L'Encyclopédie
Accueil · Art & Culture · Peinture

L'Arte Povera

Art & Culture → Peinture → Mouvement (Italie, v. 1967-1972) — Le terme Arte Povera (« art pauvre ») est forgé en 1967 par le critique italien Germano Celant.

Art & Culture → Peinture → Mouvement (Italie, v. 1967-1972)


Enjeu global

Le terme Arte Povera (« art pauvre ») est forgé en 1967 par le critique italien Germano Celant. Le mouvement rassemble des artistes italiens — Michelangelo Pistoletto, Mario Merz, Jannis Kounellis, Giuseppe Penone, Giovanni Anselmo, Alighiero Boetti — qui refusent le tableau, la technologie et surtout la logique du marché de l’art. Contre l’industrie culturelle et le Pop, ils privilégient des matériaux bruts, naturels et humbles (terre, pierre, tissu, charbon, plantes vivantes, néon) pour retrouver un contact direct, presque alchimique, entre l’énergie de la matière et l’expérience.

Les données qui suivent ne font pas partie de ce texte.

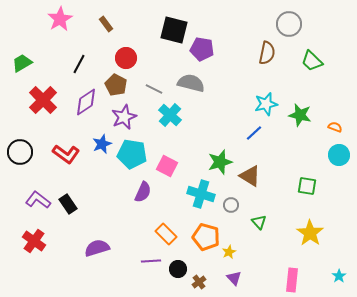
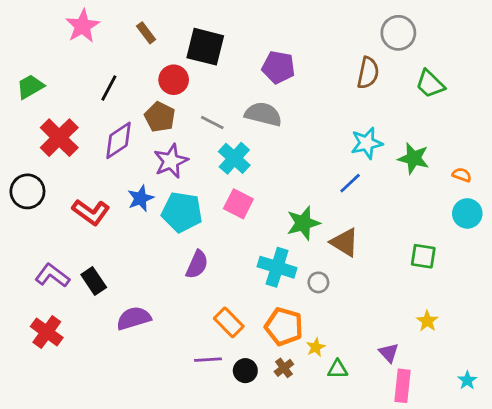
black square: (174, 30) -> (205, 47), moved
black circle: (20, 152) -> (27, 191), moved
pink square: (167, 166) -> (238, 204), moved
green triangle: (259, 222) -> (338, 369), moved, turned -49
yellow star: (310, 233) -> (427, 321), size x0.6
purple semicircle: (97, 248) -> (134, 318), moved
purple triangle: (234, 278) -> (389, 353), moved
brown cross: (199, 282) -> (284, 368), moved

Caractéristiques objectives (techniques)

  • Emploi de matériaux pauvres : terre, chiffons, bois, métal, verre, végétaux, animaux vivants, néon.
  • Formes proches de l’installation et de la sculpture plutôt que de la peinture de chevalet.
  • Kounellis : Cavalli (douze chevaux vivants dans une galerie, 1969).
  • Mario Merz : les igloos et la suite de Fibonacci en néon ; Pistoletto : la Vénus aux chiffons (1967).

Caractéristiques subjectives (l’esprit)

Un art anti-marché, processuel et vitaliste, qui valorise le temps, la nature et l’énergie plutôt que l’objet fini et marchandisable. Une critique poétique de la société industrielle.

Thèses et débats

1. Pauvreté des moyens, richesse du sens

  • Thèse : l’humilité du matériau libère l’art de la valeur marchande. Contradicteur : le paradoxe d’œuvres devenues cotées et muséales.

2. Face au Nouveau Réalisme et au Pop art

  • Thèse : là où le Pop célèbre l’objet de consommation, l’Arte Povera lui oppose la nature brute et le processus.